Dear Sue Ellen,
I have a 3 month old baby girl and I live with my parents. My baby’s daddy don’t pay any attention to her. Before she was born, he promised he would take care of us and now he is never around. My parents don’t like him, but I do. How can I get him to come back to me?
Have you ever heard old people tell the same story over and over again? Well…I am beginning to sound old because I am about to repeat some things I have said many times before.
We have to learn from our mistakes. I’m not saying your precious little daughter is a mistake, but the planning that went on before she was born is not working for you. We all make mistakes, some bigger than others. If you can’t learn from the current situation you are in….what is the point of sending me this email? Right?

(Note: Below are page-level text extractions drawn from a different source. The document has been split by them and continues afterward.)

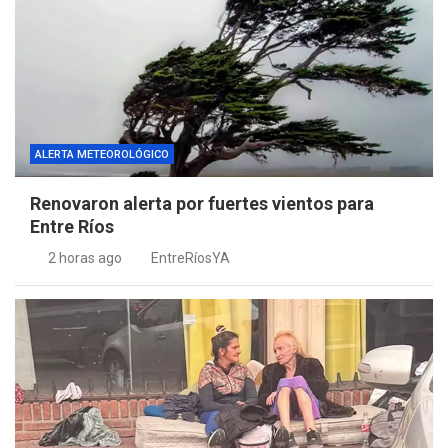
ALERTA METEOROLÓGICO
Renovaron alerta por fuertes vientos para
Entre Ríos
2 horas ago
EntreRíosYA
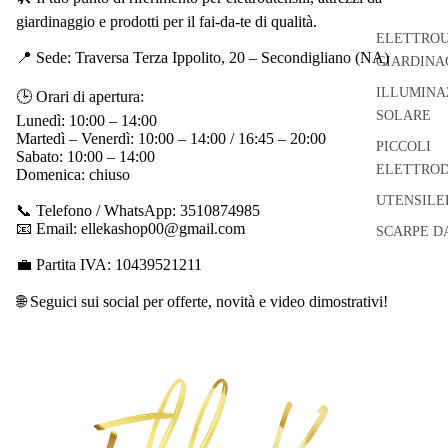
giardinaggio e prodotti per il fai-da-te di qualità.
ELETTROU
📍 Sede: Traversa Terza Ippolito, 20 – Secondigliano (NA)
GIARDINA
ILLUMINA
🕒 Orari di apertura:
SOLARE
Lunedì: 10:00 – 14:00
Martedì – Venerdì: 10:00 – 14:00 / 16:45 – 20:00
PICCOLI
Sabato: 10:00 – 14:00
ELETTROD
Domenica: chiuso
UTENSILE
📞 Telefono / WhatsApp: 3510874985
📧 Email: ellekashop00@gmail.com
SCARPE D
💼 Partita IVA: 10439521211
🌐 Seguici sui social per offerte, novità e video dimostrativi!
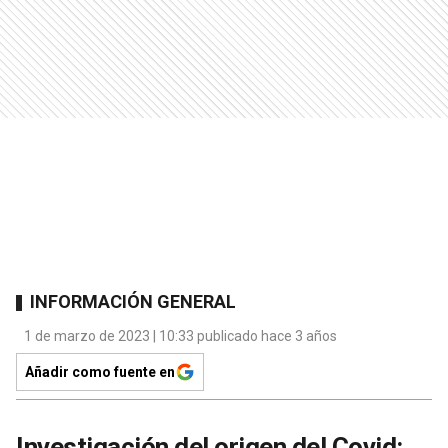
INFORMACIÓN GENERAL
1 de marzo de 2023 | 10:33 publicado hace 3 años
Añadir como fuente en
Investigación del origen del Covid:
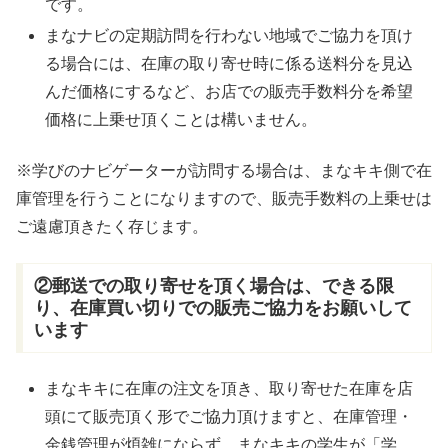
です。
まなナビの定期訪問を行わない地域でご協力を頂け
る場合には、在庫の取り寄せ時に係る送料分を見込
んだ価格にするなど、お店での販売手数料分を希望
価格に上乗せ頂くことは構いません。
※学びのナビゲーターが訪問する場合は、まなキキ側で在
庫管理を行うことになりますので、販売手数料の上乗せは
ご遠慮頂きたく存じます。
②郵送での取り寄せを頂く場合は、できる限
り、在庫買い切りでの販売ご協力をお願いして
います
まなキキに在庫の注文を頂き、取り寄せた在庫を店
頭にて販売頂く形でご協力頂けますと、在庫管理・
金銭管理が煩雑にならず、まなキキの学生が「学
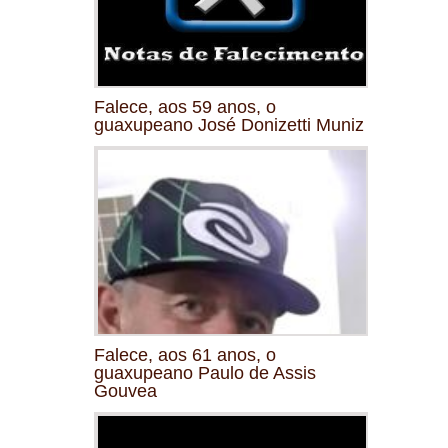
Falece, aos 59 anos, o
guaxupeano José Donizetti Muniz
Falece, aos 61 anos, o
guaxupeano Paulo de Assis
Gouvea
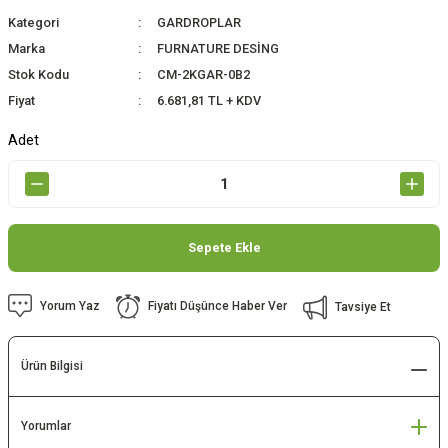
Kategori
GARDROPLAR
Marka
FURNATURE DESİNG
Stok Kodu
CM-2KGAR-0B2
Fiyat
6.681,81 TL + KDV
Adet
Sepete Ekle
Yorum Yaz
Fiyatı Düşünce Haber Ver
Tavsiye Et
Ürün Bilgisi
Yorumlar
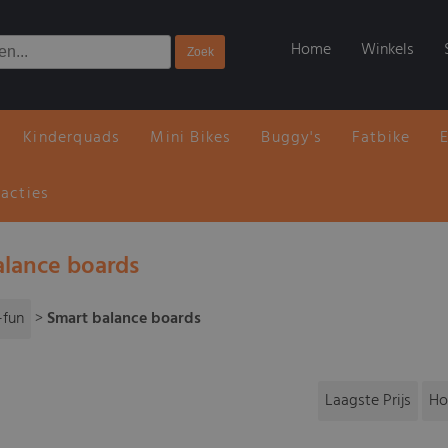
Home
Winkels
Kinderquads
Mini Bikes
Buggy's
Fatbike
 acties
alance boards
-fun
>
Smart balance boards
Laagste Prijs
Ho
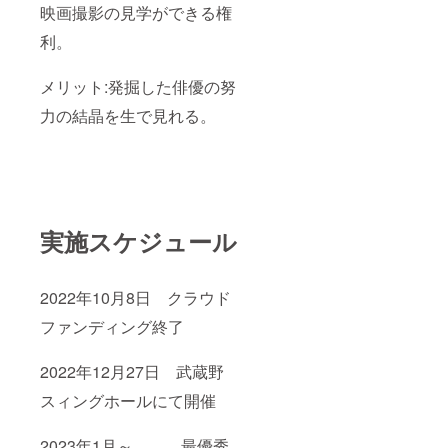
映画撮影の見学ができる権
利。
メリット:発掘した俳優の努
力の結晶を生で見れる。
実施スケジュール
2022年10月8日 クラウド
ファンディング終了
2022年12月27日 武蔵野
スィングホールにて開催
2023年1月～ 最優秀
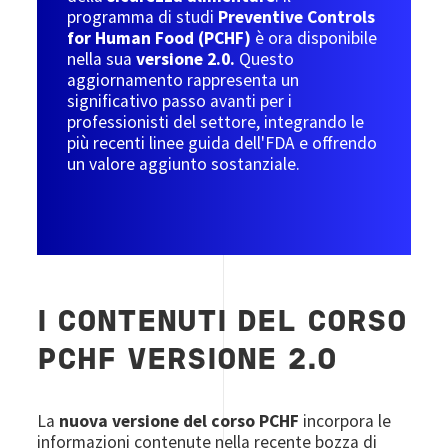
programma di studi
Preventive Controls
for Human Food (PCHF)
è ora disponibile
nella sua
versione 2.0.
Questo
aggiornamento rappresenta un
significativo passo avanti per i
professionisti del settore, integrando le
più recenti linee guida dell'FDA e offrendo
un valore aggiunto sostanziale.
I CONTENUTI DEL CORSO
PCHF VERSIONE 2.0
La
nuova versione del corso PCHF
incorpora le
informazioni contenute nella recente bozza di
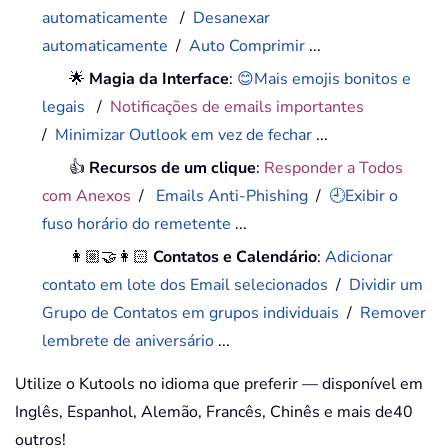
automaticamente
/
Desanexar
automaticamente
/
Auto Comprimir
...
🌟
Magia da Interface
:
😊Mais emojis bonitos e
legais
/
Notificações de emails importantes
/
Minimizar Outlook em vez de fechar
...
👍
Recursos de um clique
:
Responder a Todos
com Anexos
/
Emails Anti-Phishing
/
🕘Exibir o
fuso horário do remetente
...
👩🏼‍🤝‍👩🏻
Contatos e Calendário
:
Adicionar
contato em lote dos Email selecionados
/
Dividir um
Grupo de Contatos em grupos individuais
/
Remover
lembrete de aniversário
...
Utilize o Kutools no idioma que preferir — disponível em
Inglês, Espanhol, Alemão, Francês, Chinês e mais de40
outros!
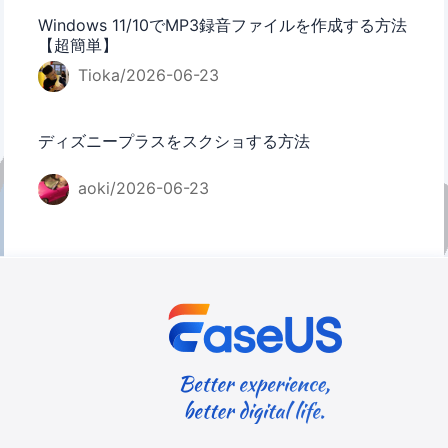
Windows 11/10でMP3録音ファイルを作成する方法
【超簡単】
Tioka/2026-06-23
ディズニープラスをスクショする方法
aoki/2026-06-23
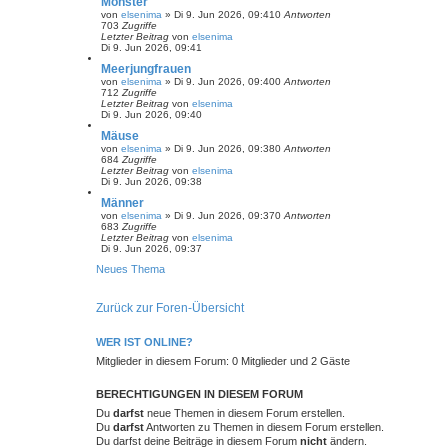
Monster
von
elsenima
»
Di 9. Jun 2026, 09:41
0
Antworten
703
Zugriffe
Letzter Beitrag
von
elsenima
Di 9. Jun 2026, 09:41
Meerjungfrauen
von
elsenima
»
Di 9. Jun 2026, 09:40
0
Antworten
712
Zugriffe
Letzter Beitrag
von
elsenima
Di 9. Jun 2026, 09:40
Mäuse
von
elsenima
»
Di 9. Jun 2026, 09:38
0
Antworten
684
Zugriffe
Letzter Beitrag
von
elsenima
Di 9. Jun 2026, 09:38
Männer
von
elsenima
»
Di 9. Jun 2026, 09:37
0
Antworten
683
Zugriffe
Letzter Beitrag
von
elsenima
Di 9. Jun 2026, 09:37
Neues Thema
Zurück zur Foren-Übersicht
WER IST ONLINE?
Mitglieder in diesem Forum: 0 Mitglieder und 2 Gäste
BERECHTIGUNGEN IN DIESEM FORUM
Du
darfst
neue Themen in diesem Forum erstellen.
Du
darfst
Antworten zu Themen in diesem Forum erstellen.
Du darfst deine Beiträge in diesem Forum
nicht
ändern.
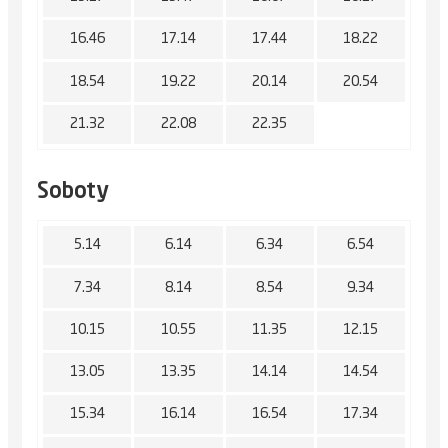
16.46
17.14
17.44
18.22
18.54
19.22
20.14
20.54
21.32
22.08
22.35
Soboty
5.14
6.14
6.34
6.54
7.34
8.14
8.54
9.34
10.15
10.55
11.35
12.15
13.05
13.35
14.14
14.54
15.34
16.14
16.54
17.34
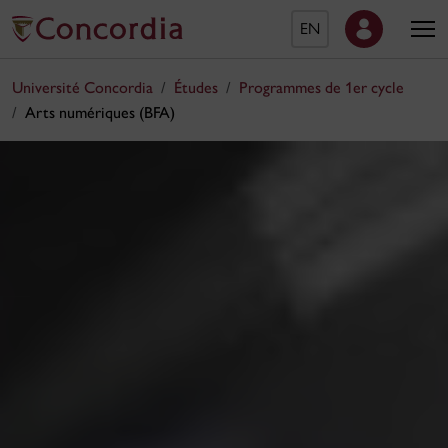
EN
Université Concordia
Études
Programmes de 1er cycle
Arts numériques (BFA)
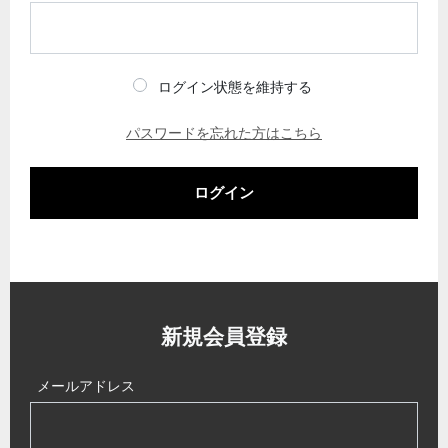
ログイン状態を維持する
パスワードを忘れた方はこちら
ログイン
新規会員登録
メールアドレス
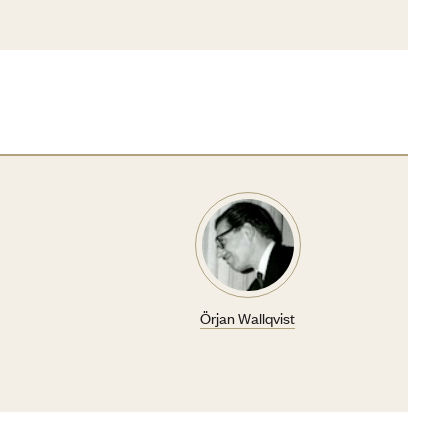
Örjan Wallqvist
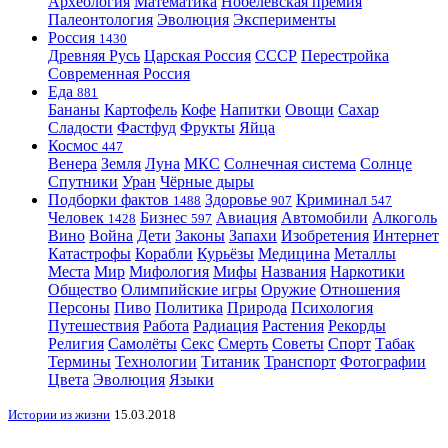
Археология
Математика
Нобелевская премия
Палеонтология
Эволюция
Эксперименты
Россия
1430
Древняя Русь
Царская Россия
СССР
Перестройка
Современная Россия
Еда
881
Бананы
Картофель
Кофе
Напитки
Овощи
Сахар
Сладости
Фастфуд
Фрукты
Яйца
Космос
447
Венера
Земля
Луна
МКС
Солнечная система
Солнце
Спутники
Уран
Чёрные дыры
Подборки фактов
Здоровье
Криминал
1488
907
547
Человек
Бизнес
Авиация
Автомобили
Алкоголь
1428
597
Вино
Война
Дети
Законы
Запахи
Изобретения
Интернет
Катастрофы
Корабли
Курьёзы
Медицина
Металлы
Места
Мир
Мифология
Мифы
Названия
Наркотики
Общество
Олимпийские игры
Оружие
Отношения
Персоны
Пиво
Политика
Природа
Психология
Путешествия
Работа
Радиация
Растения
Рекорды
Религия
Самолёты
Секс
Смерть
Советы
Спорт
Табак
Термины
Технологии
Титаник
Транспорт
Фотографии
Цвета
Эволюция
Языки
Истории из жизни
15.03.2018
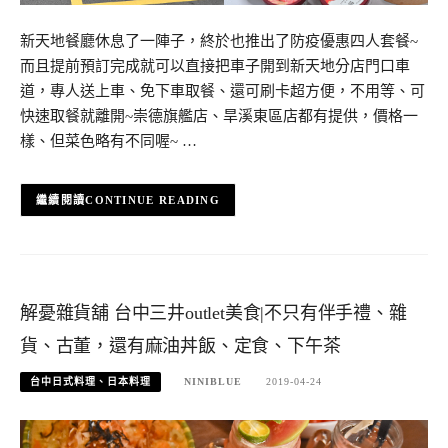
新天地餐廳休息了一陣子，終於也推出了防疫優惠四人套餐~
而且提前預訂完成就可以直接把車子開到新天地分店門口車
道，專人送上車、免下車取餐、還可刷卡超方便，不用等、可
快速取餐就離開~崇德旗艦店、旱溪東區店都有提供，價格一
樣、但菜色略有不同喔~ …
CONTINUE READING
解憂雜貨舖 台中三井outlet美食|不只有伴手禮、雜
貨、古董，還有麻油丼飯、定食、下午茶
台中日式料理、日本料理
NINIBLUE
2019-04-24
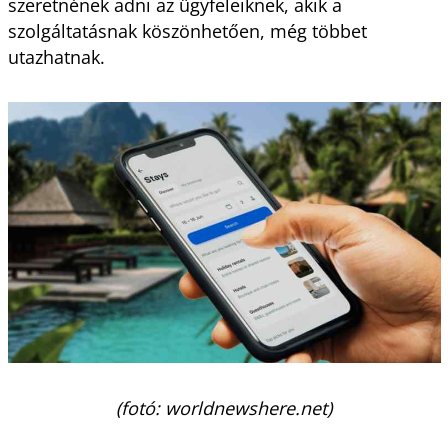
szeretnének adni az ügyfeleiknek, akik a
szolgáltatásnak köszönhetően, még többet
utazhatnak.
(fotó: worldnewshere.net)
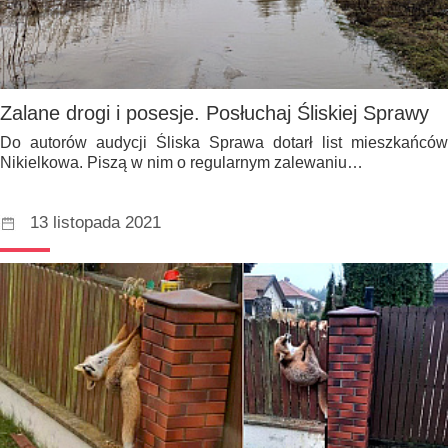
Zalane drogi i posesje. Posłuchaj Śliskiej Sprawy
Do autorów audycji Śliska Sprawa dotarł list mieszkańców
Nikielkowa. Piszą w nim o regularnym zalewaniu…
13 listopada 2021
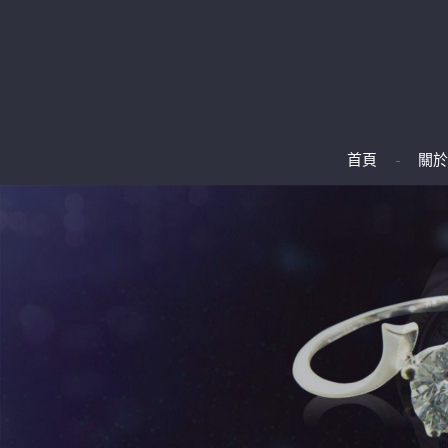
首頁
關於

So here are some lessons for you to learn:
1. Babies are expensive
2. Babies need 24 hour loving care
3. Babies need a mommy and a daddy
4. Babies are on their sleeping and eating schedule….not yours.
5. You live in your parent’s home, so they have some say about how you live.
6. You claim they don’t like your baby’s daddy. There is probably a good reason.
Now….here are some questions you need to ask yourself:
1. Why did you decide to have a baby with your boyfriend (who’s no longer in the picture)? You need to ask yourself this question so you can avoid making the same mistake in the future.
2. How long do you intend for your parents to take of you and your baby?
3. Do you have a way to take care of yourself and your baby, other than mooching off of your parents?
4. Does your baby’s daddy pay any child support?
I have given you much more information than you asked for, and you probably didn’t want to hear most of it; but I want to address one more thing. How do you get him to come back to you? You don’t. Any man (or boy) that lets his baby and his baby’s mother live with her parents is clearly not ready to take on a family. Let him go.
This is the part that I have repeated many times over the years. I was a single parent in college (yep….I said single parent). My favorite professor taught me to remember it’s not the mistakes we make in life, but how we recover. Go build a life for you and your daughter. It will be challenging, but if you learn from your mistakes you still have the hope of a full, happy life.
I hope this helps you, and the thing that will help me right now is a nap.